Liebe Kolleginnen und Kollegen,
es spricht Bände, wenn man sich im Deutschen Bundestag Karl Lauterbach zurückwünscht. Der sei wenigstens vom Fach gewesen, hämte eine Abgeordnete der Grünen bei der Debatte über den Haushalt des Bundesgesundheitsministeriums. Ganz Unrecht hat sie nicht. Die neue Bundesgesundheitsministerin Nina Warken (CDU) wirkt gelinde gesagt ratlos. Die Ausgaben der gesetzlichen Krankenversicherung (GKV) steigen und steigen. Nur durch Beitragserhöhungen und einen höheren Steuerzuschuss können die Krankenkassen ihre Liquidität aufrechterhalten. DAK-Chef Andreas Storm, der selbst 14 Jahre im Deutschen Bundestag saß, ist aktuell der Kassenmanager, der die Probleme am deutlichsten anspricht. Er warnt vor einem Dominoeffekt, wenn „ein halbes Dutzend Krankenkassen mit deutlich über einer Million Versicherten“ in die Zahlungsunfähigkeit rutscht. Auch die anderen Kassen fordern mit Nachdruck echte Strukturreformen.

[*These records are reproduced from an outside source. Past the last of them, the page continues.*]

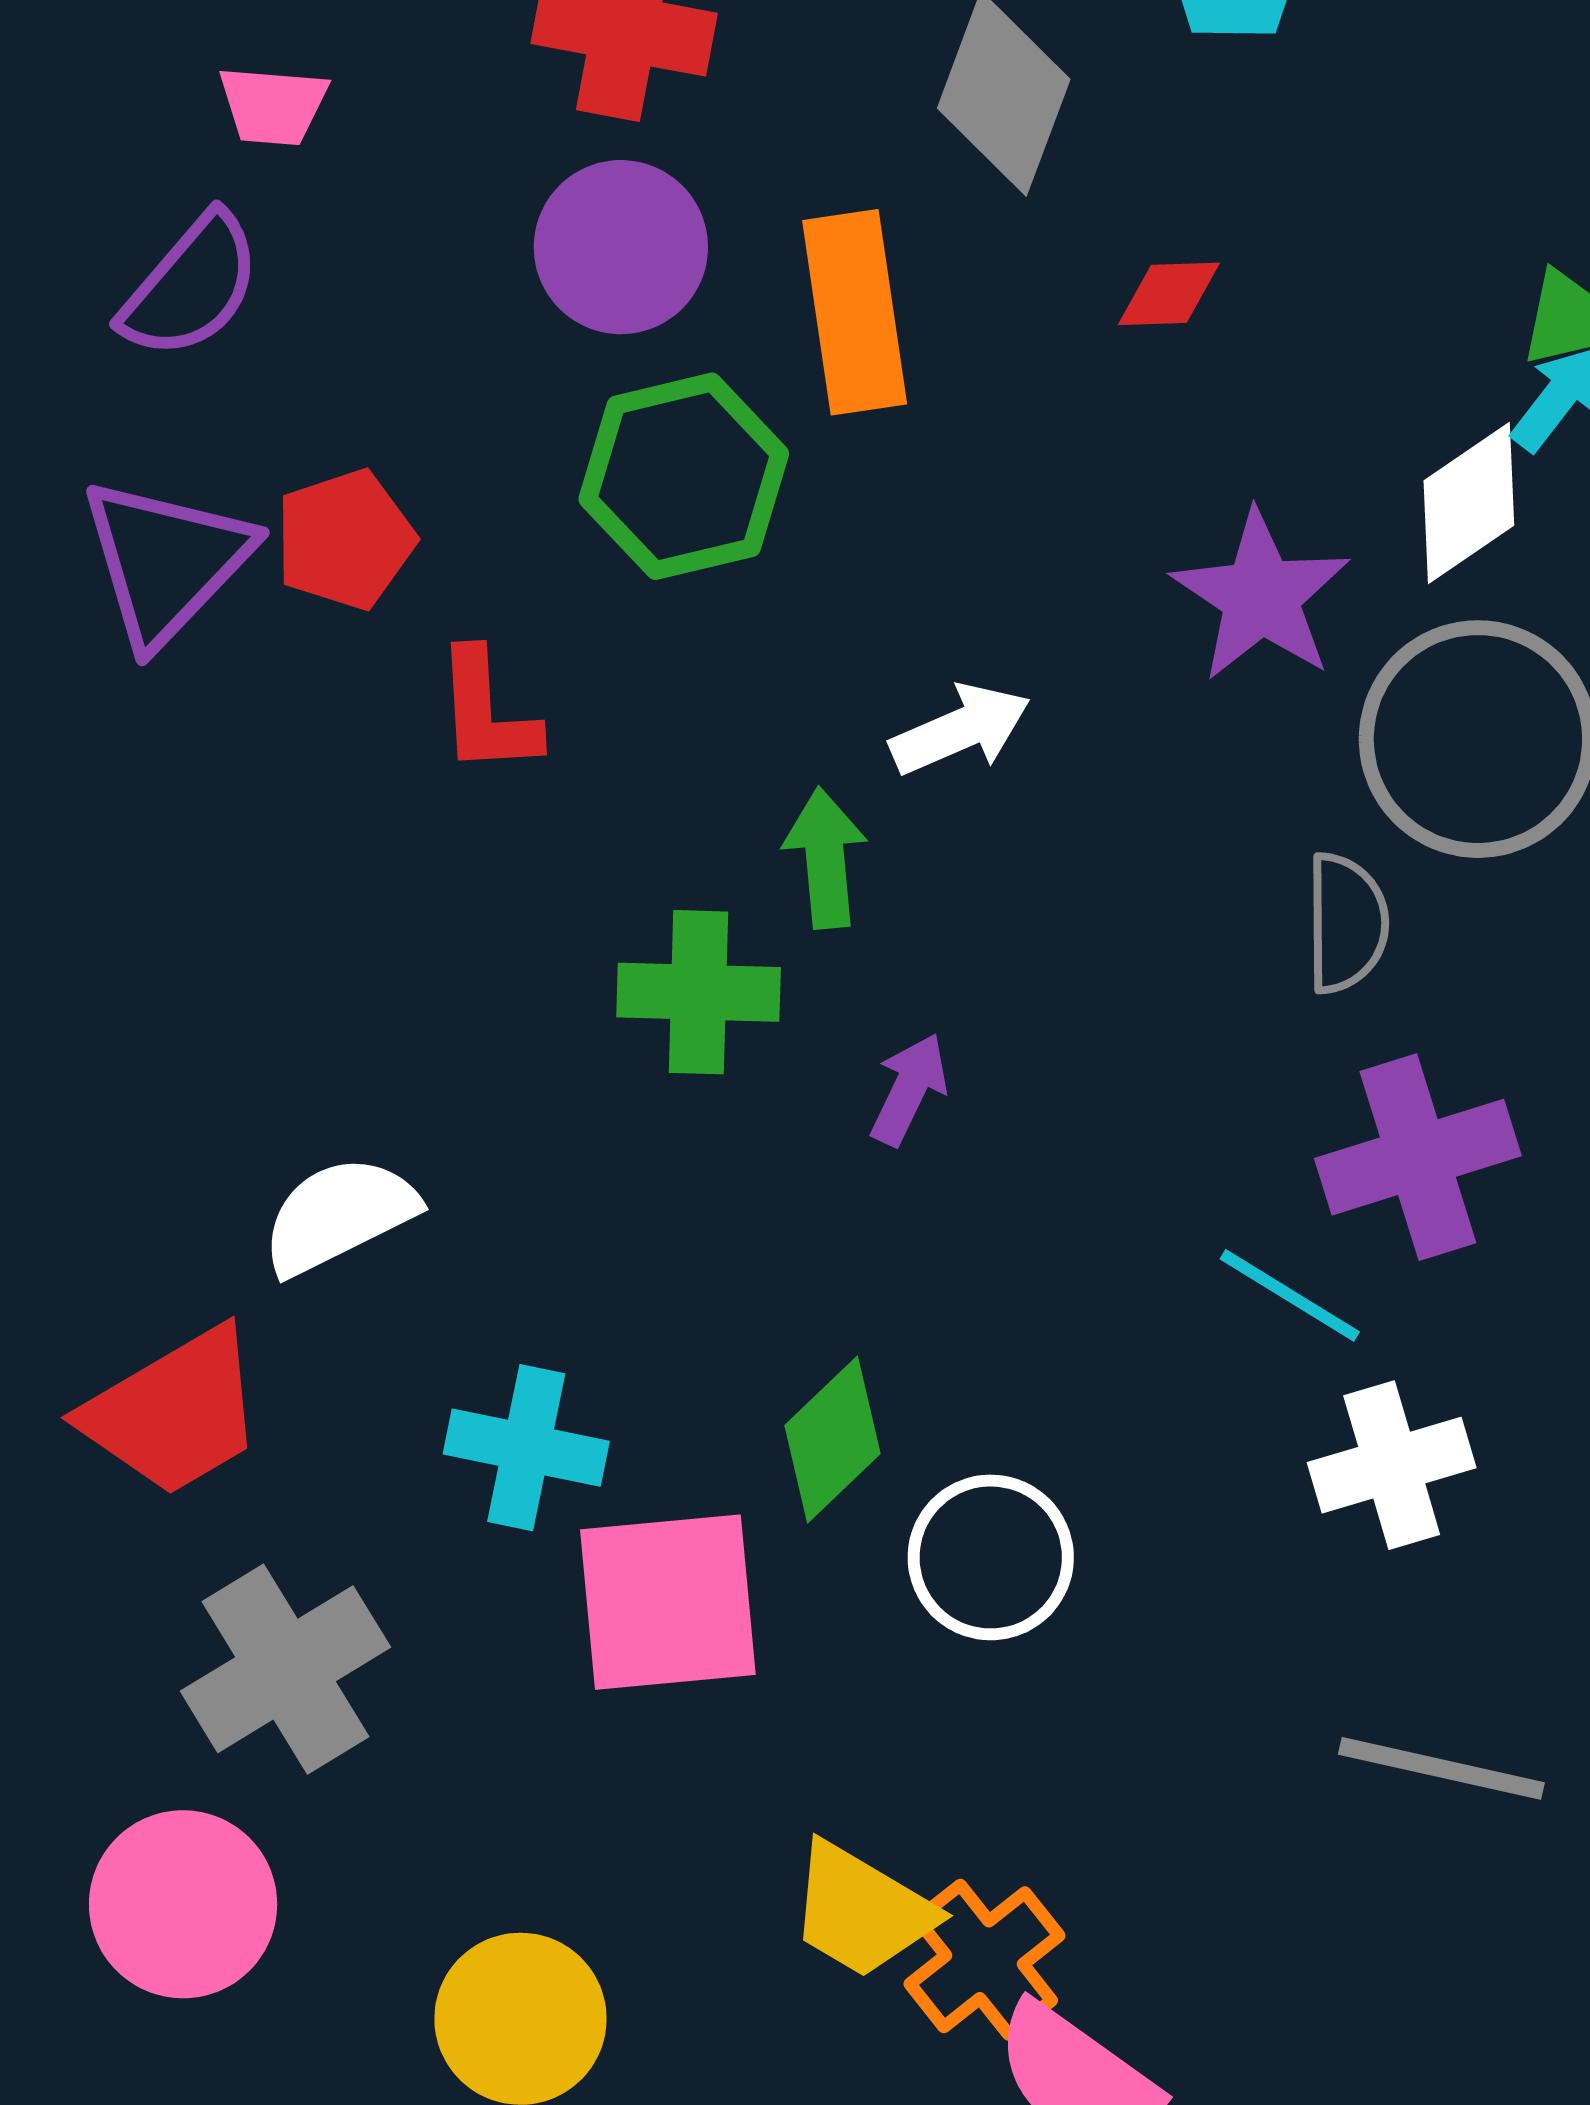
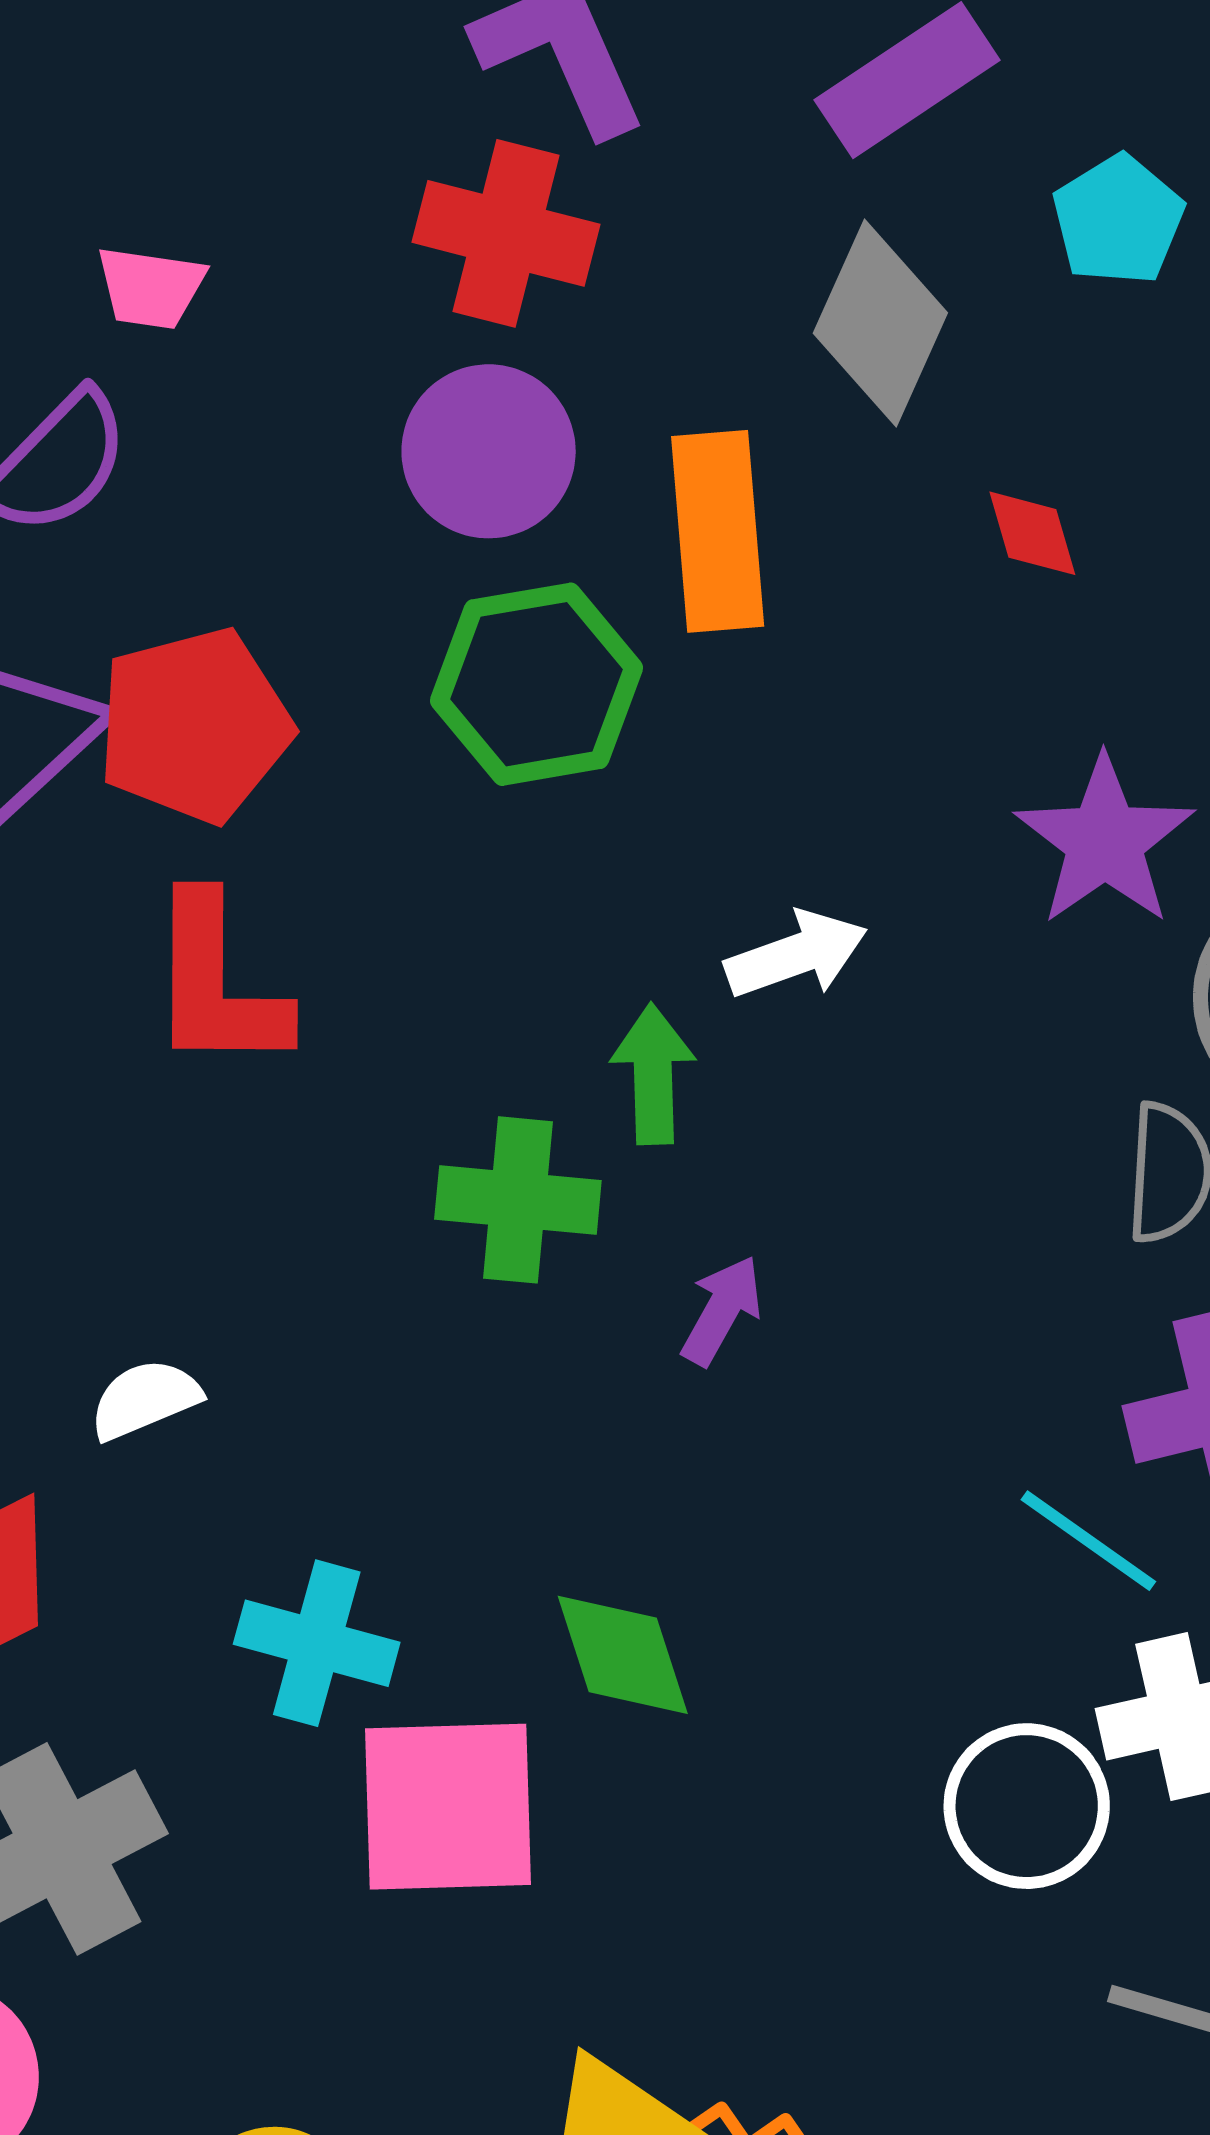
red diamond: (1169, 294) -> (1032, 533), turned 72
red pentagon: (345, 540) -> (194, 725), size x1.4
red L-shape: (487, 712) -> (217, 983), moved, size x1.4
white semicircle: (339, 1215) -> (145, 1399), size x0.7
green diamond: (833, 1439) -> (623, 1655), turned -68
white circle: (991, 1557) -> (1027, 1806), moved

Und was macht Warken? Sie beruft eine Expertenkommission ein. Zehn Professorinnen und Professoren sollen nun die Konzepte erarbeiten, mit denen das deutsche Gesundheitssystem zukunftssicher wird. Ich zweifle nicht am Sachverstand dieser Ökonomen und Juristen, aber keiner von ihnen steht im wahrsten Sinn des Wortes in der Praxis. Sie wissen nicht, wie es sich anfühlt, wenn man nach einem anstrengenden Tag mit mehr als einem Dutzend Patienten die Abrechnung machen muss, wenn am Montagmorgen das Kartenlesegerät ausfällt und am Nachmittag das Gesundheitsamt zur Praxisbegehung vorbeischaut. Sie wissen auch nicht, wie hoffnungslos mittlerweile die Suche nach qualifiziertem Praxispersonal ist. Und vor allem: Sie haben noch nie mit Patienten gesprochen, die zu Recht sauer sind, wenn sie trotz fast 1 000 Euro GKV-Beitrag auch noch Zuzahlungen leisten sollen. Ach ja, die Professoren sind natürlich wie die Politiker privat versichert!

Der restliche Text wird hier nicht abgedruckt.